# Your instructions:
Each entry should be duplicated verbatim; its pictures should not be.

___ The input ___

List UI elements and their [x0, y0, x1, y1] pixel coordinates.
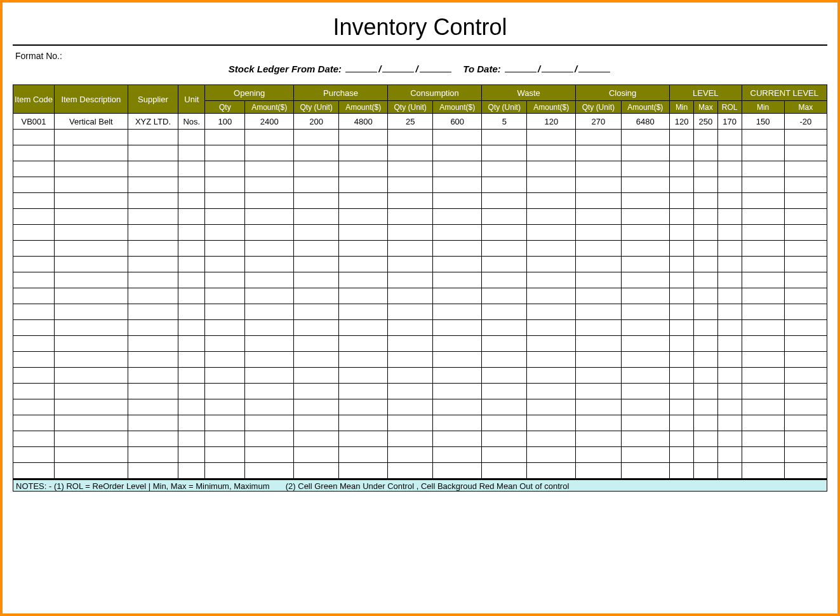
cell-level-min[interactable]: 120: [670, 114, 694, 130]
empty-cell[interactable]: [245, 304, 294, 320]
empty-cell[interactable]: [339, 463, 388, 479]
empty-cell[interactable]: [482, 225, 527, 241]
empty-cell[interactable]: [245, 368, 294, 384]
empty-cell[interactable]: [621, 272, 670, 288]
table-row[interactable]: [13, 368, 827, 384]
empty-cell[interactable]: [527, 257, 576, 272]
empty-cell[interactable]: [388, 130, 433, 145]
empty-cell[interactable]: [178, 209, 205, 225]
empty-cell[interactable]: [388, 304, 433, 320]
empty-cell[interactable]: [128, 241, 178, 257]
empty-cell[interactable]: [128, 225, 178, 241]
empty-cell[interactable]: [55, 193, 128, 209]
empty-cell[interactable]: [128, 257, 178, 272]
empty-cell[interactable]: [693, 272, 717, 288]
empty-cell[interactable]: [293, 320, 338, 336]
empty-cell[interactable]: [245, 399, 294, 415]
empty-cell[interactable]: [293, 241, 338, 257]
empty-cell[interactable]: [621, 431, 670, 447]
cell-consumption-qty[interactable]: 25: [388, 114, 433, 130]
empty-cell[interactable]: [670, 177, 694, 193]
empty-cell[interactable]: [717, 384, 742, 399]
cell-waste-qty[interactable]: 5: [482, 114, 527, 130]
empty-cell[interactable]: [717, 225, 742, 241]
empty-cell[interactable]: [621, 304, 670, 320]
empty-cell[interactable]: [576, 130, 621, 145]
empty-cell[interactable]: [178, 320, 205, 336]
empty-cell[interactable]: [245, 257, 294, 272]
empty-cell[interactable]: [205, 431, 245, 447]
cell-purchase-qty[interactable]: 200: [293, 114, 338, 130]
empty-cell[interactable]: [693, 145, 717, 161]
empty-cell[interactable]: [621, 415, 670, 431]
empty-cell[interactable]: [621, 336, 670, 352]
empty-cell[interactable]: [717, 447, 742, 463]
cell-current-max[interactable]: -20: [784, 114, 827, 130]
empty-cell[interactable]: [784, 352, 827, 368]
empty-cell[interactable]: [13, 288, 55, 304]
empty-cell[interactable]: [693, 130, 717, 145]
empty-cell[interactable]: [784, 177, 827, 193]
empty-cell[interactable]: [433, 431, 482, 447]
empty-cell[interactable]: [621, 368, 670, 384]
empty-cell[interactable]: [55, 161, 128, 177]
empty-cell[interactable]: [13, 447, 55, 463]
empty-cell[interactable]: [205, 463, 245, 479]
empty-cell[interactable]: [245, 431, 294, 447]
empty-cell[interactable]: [784, 304, 827, 320]
empty-cell[interactable]: [13, 193, 55, 209]
empty-cell[interactable]: [784, 209, 827, 225]
empty-cell[interactable]: [433, 399, 482, 415]
empty-cell[interactable]: [339, 288, 388, 304]
empty-cell[interactable]: [670, 415, 694, 431]
empty-cell[interactable]: [576, 161, 621, 177]
empty-cell[interactable]: [245, 463, 294, 479]
empty-cell[interactable]: [433, 177, 482, 193]
empty-cell[interactable]: [576, 241, 621, 257]
empty-cell[interactable]: [693, 288, 717, 304]
from-date-month[interactable]: [382, 64, 414, 72]
table-row[interactable]: [13, 384, 827, 399]
empty-cell[interactable]: [742, 241, 784, 257]
empty-cell[interactable]: [13, 368, 55, 384]
empty-cell[interactable]: [527, 288, 576, 304]
empty-cell[interactable]: [784, 193, 827, 209]
empty-cell[interactable]: [717, 130, 742, 145]
empty-cell[interactable]: [128, 463, 178, 479]
empty-cell[interactable]: [205, 352, 245, 368]
empty-cell[interactable]: [205, 209, 245, 225]
empty-cell[interactable]: [482, 193, 527, 209]
from-date-year[interactable]: [420, 64, 451, 72]
empty-cell[interactable]: [55, 130, 128, 145]
empty-cell[interactable]: [388, 431, 433, 447]
empty-cell[interactable]: [621, 288, 670, 304]
empty-cell[interactable]: [527, 399, 576, 415]
empty-cell[interactable]: [693, 463, 717, 479]
empty-cell[interactable]: [717, 399, 742, 415]
empty-cell[interactable]: [205, 447, 245, 463]
empty-cell[interactable]: [433, 463, 482, 479]
empty-cell[interactable]: [742, 257, 784, 272]
empty-cell[interactable]: [128, 272, 178, 288]
empty-cell[interactable]: [527, 272, 576, 288]
empty-cell[interactable]: [55, 431, 128, 447]
empty-cell[interactable]: [717, 368, 742, 384]
table-row[interactable]: [13, 272, 827, 288]
empty-cell[interactable]: [55, 352, 128, 368]
empty-cell[interactable]: [205, 130, 245, 145]
empty-cell[interactable]: [670, 130, 694, 145]
empty-cell[interactable]: [13, 272, 55, 288]
empty-cell[interactable]: [245, 320, 294, 336]
empty-cell[interactable]: [670, 209, 694, 225]
empty-cell[interactable]: [128, 399, 178, 415]
empty-cell[interactable]: [245, 288, 294, 304]
empty-cell[interactable]: [482, 209, 527, 225]
empty-cell[interactable]: [742, 399, 784, 415]
empty-cell[interactable]: [784, 336, 827, 352]
empty-cell[interactable]: [482, 399, 527, 415]
empty-cell[interactable]: [128, 336, 178, 352]
empty-cell[interactable]: [717, 336, 742, 352]
empty-cell[interactable]: [388, 257, 433, 272]
empty-cell[interactable]: [482, 161, 527, 177]
empty-cell[interactable]: [13, 463, 55, 479]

___

# Result of the exercise:
List UI elements and their [x0, y0, x1, y1] pixel coordinates.
cell-level-min[interactable]: 120: [670, 114, 694, 130]
empty-cell[interactable]: [245, 304, 294, 320]
empty-cell[interactable]: [339, 463, 388, 479]
empty-cell[interactable]: [482, 225, 527, 241]
empty-cell[interactable]: [245, 368, 294, 384]
empty-cell[interactable]: [621, 272, 670, 288]
table-row[interactable]: [13, 368, 827, 384]
empty-cell[interactable]: [527, 257, 576, 272]
empty-cell[interactable]: [388, 130, 433, 145]
empty-cell[interactable]: [178, 209, 205, 225]
empty-cell[interactable]: [388, 304, 433, 320]
empty-cell[interactable]: [128, 241, 178, 257]
empty-cell[interactable]: [128, 225, 178, 241]
empty-cell[interactable]: [55, 193, 128, 209]
empty-cell[interactable]: [128, 257, 178, 272]
empty-cell[interactable]: [693, 272, 717, 288]
empty-cell[interactable]: [293, 320, 338, 336]
empty-cell[interactable]: [245, 399, 294, 415]
empty-cell[interactable]: [293, 241, 338, 257]
empty-cell[interactable]: [621, 431, 670, 447]
cell-consumption-qty[interactable]: 25: [388, 114, 433, 130]
empty-cell[interactable]: [670, 177, 694, 193]
empty-cell[interactable]: [717, 384, 742, 399]
cell-waste-qty[interactable]: 5: [482, 114, 527, 130]
empty-cell[interactable]: [717, 225, 742, 241]
empty-cell[interactable]: [621, 304, 670, 320]
empty-cell[interactable]: [576, 130, 621, 145]
empty-cell[interactable]: [178, 320, 205, 336]
empty-cell[interactable]: [245, 257, 294, 272]
empty-cell[interactable]: [205, 431, 245, 447]
cell-purchase-qty[interactable]: 200: [293, 114, 338, 130]
empty-cell[interactable]: [693, 145, 717, 161]
empty-cell[interactable]: [621, 415, 670, 431]
empty-cell[interactable]: [621, 336, 670, 352]
empty-cell[interactable]: [717, 447, 742, 463]
cell-current-max[interactable]: -20: [784, 114, 827, 130]
empty-cell[interactable]: [784, 352, 827, 368]
empty-cell[interactable]: [13, 288, 55, 304]
empty-cell[interactable]: [693, 130, 717, 145]
empty-cell[interactable]: [784, 177, 827, 193]
empty-cell[interactable]: [433, 431, 482, 447]
empty-cell[interactable]: [621, 368, 670, 384]
empty-cell[interactable]: [55, 161, 128, 177]
empty-cell[interactable]: [13, 447, 55, 463]
empty-cell[interactable]: [205, 463, 245, 479]
empty-cell[interactable]: [245, 431, 294, 447]
empty-cell[interactable]: [784, 304, 827, 320]
empty-cell[interactable]: [13, 193, 55, 209]
empty-cell[interactable]: [784, 209, 827, 225]
empty-cell[interactable]: [433, 399, 482, 415]
empty-cell[interactable]: [339, 288, 388, 304]
empty-cell[interactable]: [670, 415, 694, 431]
empty-cell[interactable]: [576, 161, 621, 177]
empty-cell[interactable]: [245, 463, 294, 479]
empty-cell[interactable]: [433, 177, 482, 193]
empty-cell[interactable]: [576, 241, 621, 257]
empty-cell[interactable]: [693, 288, 717, 304]
from-date-month[interactable]: [382, 64, 414, 72]
table-row[interactable]: [13, 384, 827, 399]
empty-cell[interactable]: [742, 241, 784, 257]
empty-cell[interactable]: [13, 368, 55, 384]
empty-cell[interactable]: [527, 288, 576, 304]
empty-cell[interactable]: [784, 193, 827, 209]
empty-cell[interactable]: [717, 130, 742, 145]
empty-cell[interactable]: [128, 463, 178, 479]
empty-cell[interactable]: [205, 352, 245, 368]
empty-cell[interactable]: [205, 209, 245, 225]
empty-cell[interactable]: [482, 193, 527, 209]
from-date-year[interactable]: [420, 64, 451, 72]
empty-cell[interactable]: [55, 130, 128, 145]
empty-cell[interactable]: [388, 431, 433, 447]
empty-cell[interactable]: [621, 288, 670, 304]
empty-cell[interactable]: [527, 399, 576, 415]
empty-cell[interactable]: [693, 463, 717, 479]
empty-cell[interactable]: [717, 399, 742, 415]
empty-cell[interactable]: [205, 447, 245, 463]
empty-cell[interactable]: [433, 463, 482, 479]
empty-cell[interactable]: [742, 257, 784, 272]
empty-cell[interactable]: [128, 272, 178, 288]
empty-cell[interactable]: [527, 272, 576, 288]
empty-cell[interactable]: [55, 431, 128, 447]
empty-cell[interactable]: [717, 368, 742, 384]
table-row[interactable]: [13, 272, 827, 288]
empty-cell[interactable]: [55, 352, 128, 368]
empty-cell[interactable]: [205, 130, 245, 145]
empty-cell[interactable]: [670, 130, 694, 145]
empty-cell[interactable]: [13, 272, 55, 288]
empty-cell[interactable]: [245, 320, 294, 336]
empty-cell[interactable]: [670, 209, 694, 225]
empty-cell[interactable]: [128, 399, 178, 415]
empty-cell[interactable]: [245, 288, 294, 304]
empty-cell[interactable]: [482, 209, 527, 225]
empty-cell[interactable]: [742, 399, 784, 415]
empty-cell[interactable]: [784, 336, 827, 352]
empty-cell[interactable]: [482, 399, 527, 415]
empty-cell[interactable]: [128, 336, 178, 352]
empty-cell[interactable]: [717, 336, 742, 352]
empty-cell[interactable]: [388, 257, 433, 272]
empty-cell[interactable]: [482, 161, 527, 177]
empty-cell[interactable]: [13, 463, 55, 479]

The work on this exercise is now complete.